この運用を紙やExcel、あるいは会計と連動しない請求ソフトで行うと、「どの案件の入金が完了していて、どの追加分が未請求なのか」が不透明になり、キャッシュフローの悪化や請求漏れを招きます。本記事では、クラウド会計ソフト「freee会計」および「freee請求書」を活用し、イベント業界特有の前受・追加請求をミスなく、かつ自動化に近い形で運用するための完全なスキームを解説します。

イベント業界における請求運用の特殊性とfreee活用のメリット

イベント業界の請求実務が他業種より複雑なのは、契約時の「見積額」と、イベント終了時の「最終確定額」がほぼ確実に変動するためです。また、会場費や外注費などの立替金が多額になるため、キャッシュフローを守るための「前受」が不可欠となります。

着手金(前受)と残金(精算)が発生する構造的理由

イベント会社は、主催者に代わって会場予約や機材手配、タレントのアサインなどを行います。これらには事前の支払いが伴うため、制作費の30%〜50%を着手金として先に回収する商慣習があります。しかし、イベント当日の備品追加や時間延長により、最終的な請求額は変動します。この「一部支払い済み」の状態を維持しながら、最終的な差額を正確に請求する管理能力が問われます。

freee請求書を使うべき3つの理由

多くのイベント会社がfreee請求書へ移行する理由は、単なるPDF作成ツールではない点にあります。

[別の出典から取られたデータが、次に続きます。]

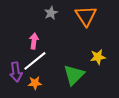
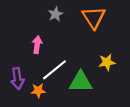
white line: (35, 61) -> (55, 70), moved
green triangle: (74, 75) -> (81, 82), turned 45

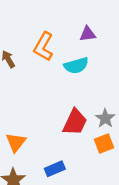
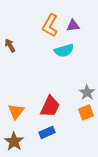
orange L-shape: (43, 47) -> (50, 25), moved
red trapezoid: (75, 122) -> (50, 106), moved

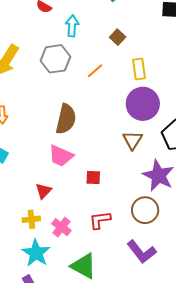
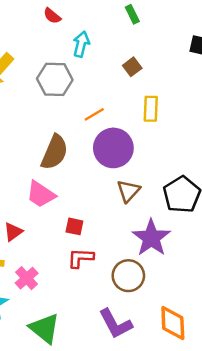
orange line: (95, 71) -> (94, 114), moved
purple circle: (143, 104) -> (113, 148), moved
red L-shape: (100, 220) -> (81, 258), moved

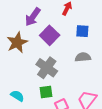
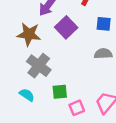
brown star: (17, 43) -> (29, 34), turned 30
gray cross: (47, 68) -> (39, 66), moved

  • 会計連動による消込の自動化: 請求書を発行した時点でfreee会計に「未決済の取引」が作成され、銀行口座に入金があればAIが自動でマッチングします。
  • プロジェクト別収支の可視化: 「プロジェクトタグ」を付与することで、前受請求と最終請求が別々でも、ひとつの案件として収支を合算できます。
  • インボイス制度・電帳法への完全対応: 複雑な端数計算や保存要件を意識せずに、法的に正しい書類を発行し続けられます。

もし現在、Excelでの請求管理と会計ソフトへの手入力が分断されているなら、その「転記作業」こそが最大の経営リスクです。詳細は、Excelと紙の限界を突破する業務DXガイドでも触れている通り、データの統合が業務効率化の鍵となります。

freee請求書による「前受請求」の具体的な設定と発行手順

イベント開催前に「着手金」を請求する場合、もっとも注意すべきは「売上の計上時期」です。入金があった時点ではまだ役務の提供が終わっていないため、会計上は「売上」ではなく「前受金(負債)」として処理しなければなりません。

勘定科目を「前受金」に設定した請求書の作成

freee請求書で着手金を請求する際は、以下の設定を行います。

  1. 「設定」>「品目設定」にて、新しく「着手金(前受)」という品目を作成します。
  2. その品目のデフォルト勘定科目を「前受金」に指定します。
  3. 請求書作成画面でこの品目を選択します。これにより、発行時に「売上」の仕訳が立たず、正しく「前受金」として計上されます。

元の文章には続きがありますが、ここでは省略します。